Logan Scenes You Didn't See In Theaters
After Deadpool proved an R-rated X-Men movie could be a hit, director James Mangold was given a good bit of freedom to tell the story he wanted to tell with Logan—but that doesn't mean there weren't a few ideas that wound up on the cutting room floor. Mangold, as well as others involved with the project, have pulled back the curtain on some of the scenes and ideas that didn't make the cut in the version of the film that fans have been raving about. Here's a look at the Logan scenes you didn't see in theaters.
Alternate farm house dinner
Logan, Laura and Xavier are framed as a makeshift family, and that was never more obvious than when the three joined a regular family at their farmhouse for dinner. It's one of the most human moments in the film, but that wasn't the first cut of that sweet moment. The final version is more ad-libbed and natural from the cast, though Mangold told Collider there's actually a different version of the scene that will likely be included in the Blu-ray release. "[It was] another whole direction I took for the actors in that sequence, they produced a whole other wonderful scene," he explained. "You just had to choose between them because they were redundant, but it was another miraculous scene that kind of grew between them."
The flashback to the Westchester, N.Y. event
One of the big mysteries surrounding Logan was the Westchester, New York event only referenced in vague passing. We can glean that it involved Professor Xavier losing control of his psychic abilities (as we see happen a few times in Logan to terrifying results), and thanks to a radio broadcast, we catch that it killed a handful of people—apparently including some of the X-Men—though it's never fully explained. In the original draft of the script, there was actually a full-on flashback to the mystery event, but screenwriter Michael Green said it held more weight by not being fully explained. "I've found the experience of watching it is far more poignant to just know that it was something really regrettable and it was bad and most likely, friends were lost," Green told the Hollywood Reporter. "Or maybe it was people we didn't know."

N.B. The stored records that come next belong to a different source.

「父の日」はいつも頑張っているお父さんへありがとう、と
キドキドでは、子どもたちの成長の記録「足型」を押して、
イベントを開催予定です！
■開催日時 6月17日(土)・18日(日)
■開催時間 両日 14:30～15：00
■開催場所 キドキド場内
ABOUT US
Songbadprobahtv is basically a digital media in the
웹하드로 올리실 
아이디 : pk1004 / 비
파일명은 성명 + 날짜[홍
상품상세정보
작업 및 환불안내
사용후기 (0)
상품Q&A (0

Additional road trip scenes
Mangold famously descried Logan as an "extremely bloody Little Miss Sunshine." In fact, he's said the original draft of the script pushed that road trip motif a bit too far. Logan is already a leisurely-paced superhero story, but it originally had even more character-based moments on the road. Mangold told Collider: "[A] couple of different moments that were on the road in the journey where I think you can tell I'm playing with the very limits of what I—there's a certain pace anticipation with tentpole movies and I think I'm playing at the very outer edge of a very adult, serious movie pace where I have no hesitation and did in delivering kind of high octane action sequences."

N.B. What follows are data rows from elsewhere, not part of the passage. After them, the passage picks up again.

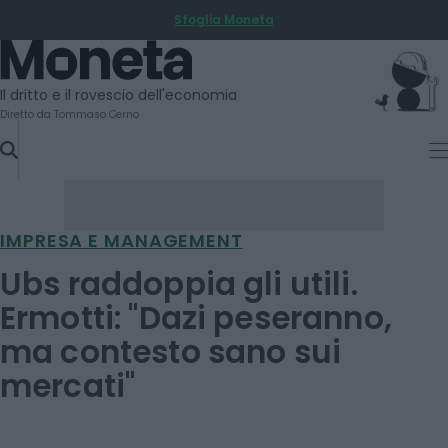
Sfoglia Moneta
SKIP
TO
Moneta
CONTENT
Il dritto e il rovescio dell'economia
Diretto da Tommaso Cerno
IMPRESA E MANAGEMENT
Ubs raddoppia gli utili.
Ermotti: "Dazi peseranno,
ma contesto sano sui
mercati"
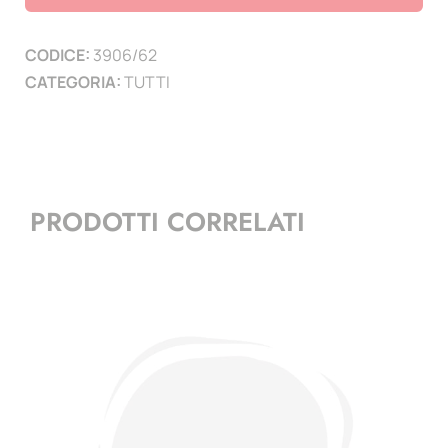
(
1
CODICE:
3906/62
PAGINA
CATEGORIA:
TUTTI
)
quantità
PRODOTTI CORRELATI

The early X-23/Logan banter
For a while there, it seemed like we might never get to hear Laura (Dafne Keen) speak—until she finally let the audience (and poor Logan) hear her voice when she started screaming at Wolverine in a mix of Spanish and English. In the early versions of the script, Laura actually spoke a lot earlier. Mangold said they came to realize that it created too much "snappy banter" from the start, and it didn't give the relationship time to naturally develop, so they decided to delay the reveal—then make her speak Spanish, to insert a language barrier as Logan and Laura are getting to know one another. "So then suddenly Scott was like, 'Why don't we just make her half-Mexican, a Hispanic kid, so even when she starts to talk, you're still going to have two people who can't completely understand each other all the time?" he told Den of Geek. "In a sense, I think that's what makes the relationship so charming and at the same time it doesn't seem so cute. You [don't] just go into suddenly standard sassy, precocious child dialogue."
There is no extended cut
Unlike most movies, Mangold said there's no mythical director's cut floating around out there for Logan. The movie fans saw in theaters is the final version, though there may be a few extra scenes that wind up on a Blu-ray deleted scenes collection. "[T]his movie is my cut," he told Collider. "There's a reason you keep reading people like Hugh and myself and producers of the film talking about what a remarkable experience this has been with Fox."